# [Work instructions]
Please find the lines in the following records that hold "considering", and copy them.

..............................

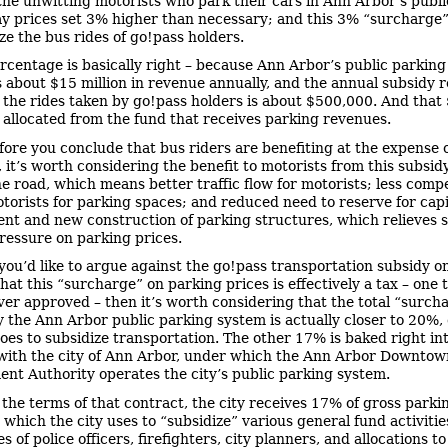
the unwitting motorists who park their cars in Ann Arbor’s publ
y prices set 3% higher than necessary; and this 3% “surcharge”
ze the bus rides of go!pass holders.
rcentage is basically right – because Ann Arbor’s public parkin
 about $15 million in revenue annually, and the annual subsidy 
r the rides taken by go!pass holders is about $500,000. And tha
t, allocated from the fund that receives parking revenues.
fore you conclude that bus riders are benefiting at the expense 
, it’s worth considering the benefit to motorists from this subsid
he road, which means better traffic flow for motorists; less compe
orists for parking spaces; and reduced need to reserve for capi
nt and new construction of parking structures, which relieves 
essure on parking prices.
 you’d like to argue against the go!pass transportation subsidy o
hat this “surcharge” on parking prices is effectively a tax – one 
ver approved – then it’s worth considering that the total “surch
y the Ann Arbor public parking system is actually closer to 20%,
oes to subsidize transportation. The other 17% is baked right in
with the city of Ann Arbor, under which the Ann Arbor Downtow
nt Authority operates the city’s public parking system.
the terms of that contract, the city receives 17% of gross parki
which the city uses to “subsidize” various general fund activities
es of police officers, firefighters, city planners, and allocations 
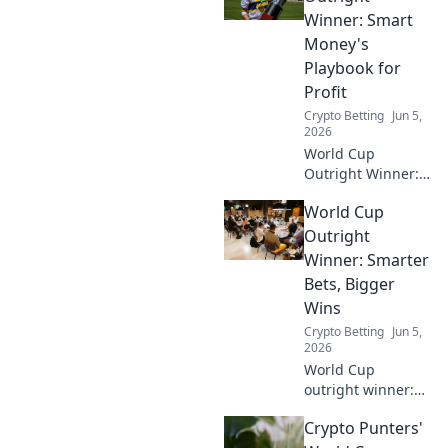
find the best odds.
Winner: Smart
Don't miss out!
Money's
Playbook for
Profit
Crypto Betting
Jun 5,
2026
World Cup
Outright Winner:
Smart Money's
World Cup
Playbook. Uncover
strategies, analyze
Outright
odds, and pick
Winner: Smarter
your champion for
Bets, Bigger
profit. Click to win!
Wins
Crypto Betting
Jun 5,
2026
World Cup
outright winner:
Bet smarter, win
Crypto Punters'
bigger! Unlock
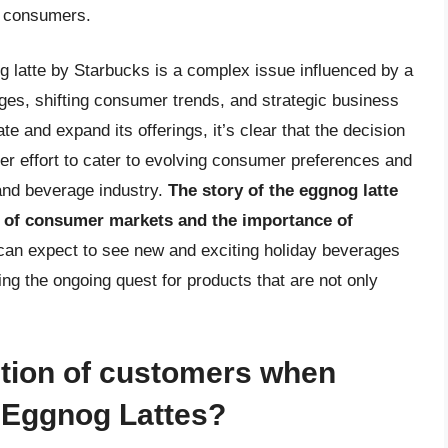
n consumers.
og latte by Starbucks is a complex issue influenced by a
enges, shifting consumer trends, and strategic business
e and expand its offerings, it’s clear that the decision
rger effort to cater to evolving consumer preferences and
 and beverage industry.
The story of the eggnog latte
e of consumer markets and the importance of
n expect to see new and exciting holiday beverages
ng the ongoing quest for products that are not only
action of customers when
 Eggnog Lattes?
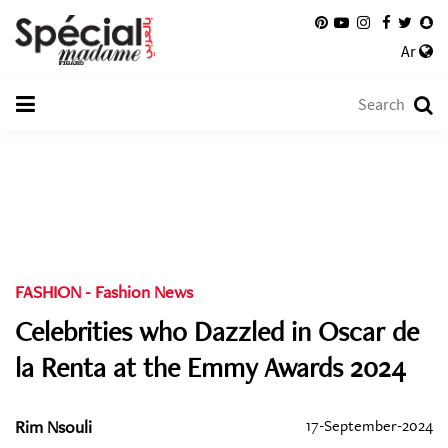
Ar
FASHION
-
Fashion News
Celebrities who Dazzled in Oscar de
la Renta at the Emmy Awards 2024
Rim Nsouli
17-September-2024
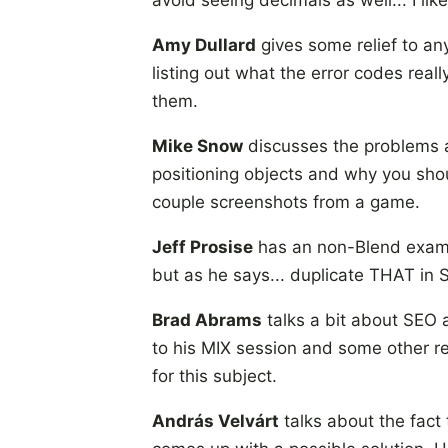
avoid seeing decimals as well... I like
Amy Dullard
gives some relief to any
listing out what the error codes rea
them.
Mike Snow
discusses the problems as
positioning objects and why you shou
couple screenshots from a game.
Jeff Prosise
has an non-Blend example
but as he says... duplicate THAT in 
Brad Abrams
talks a bit about SEO a
to his MIX session and some other r
for this subject.
András Velvárt
talks about the fact 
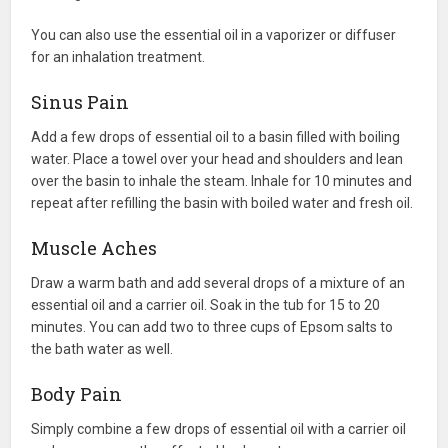
You can also use the essential oil in a vaporizer or diffuser
for an inhalation treatment.
Sinus Pain
Add a few drops of essential oil to a basin filled with boiling
water. Place a towel over your head and shoulders and lean
over the basin to inhale the steam. Inhale for 10 minutes and
repeat after refilling the basin with boiled water and fresh oil.
Muscle Aches
Draw a warm bath and add several drops of a mixture of an
essential oil and a carrier oil. Soak in the tub for 15 to 20
minutes. You can add two to three cups of Epsom salts to
the bath water as well.
Body Pain
Simply combine a few drops of essential oil with a carrier oil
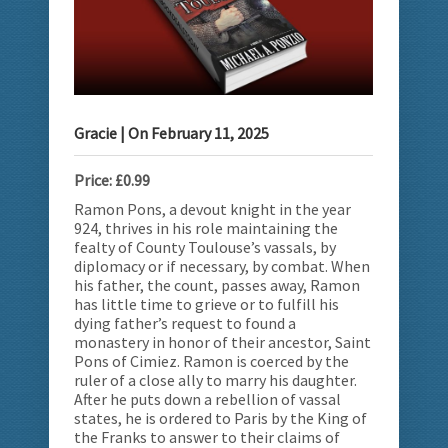
Gracie
| On
February 11, 2025
Price: £0.99
Ramon Pons, a devout knight in the year
924, thrives in his role maintaining the
fealty of County Toulouse’s vassals, by
diplomacy or if necessary, by combat. When
his father, the count, passes away, Ramon
has little time to grieve or to fulfill his
dying father’s request to found a
monastery in honor of their ancestor, Saint
Pons of Cimiez. Ramon is coerced by the
ruler of a close ally to marry his daughter.
After he puts down a rebellion of vassal
states, he is ordered to Paris by the King of
the Franks to answer to their claims of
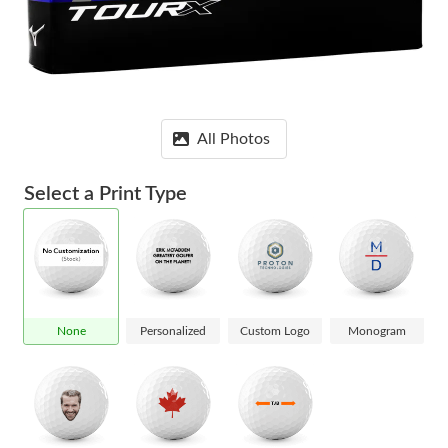
All Photos
Select a Print Type
None
Personalized
Custom Logo
Monogram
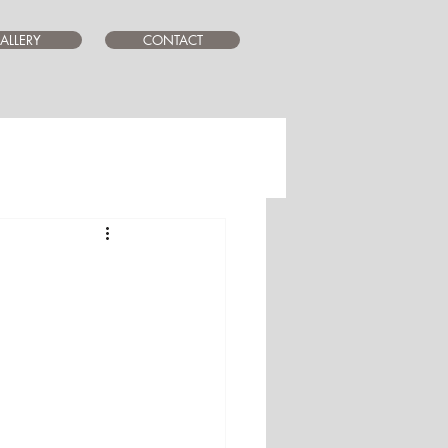
ALLERY
CONTACT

..............................

# [Response to this task]
, it’s worth considering the benefit to motorists from this subsid
ver approved – then it’s worth considering that the total “surch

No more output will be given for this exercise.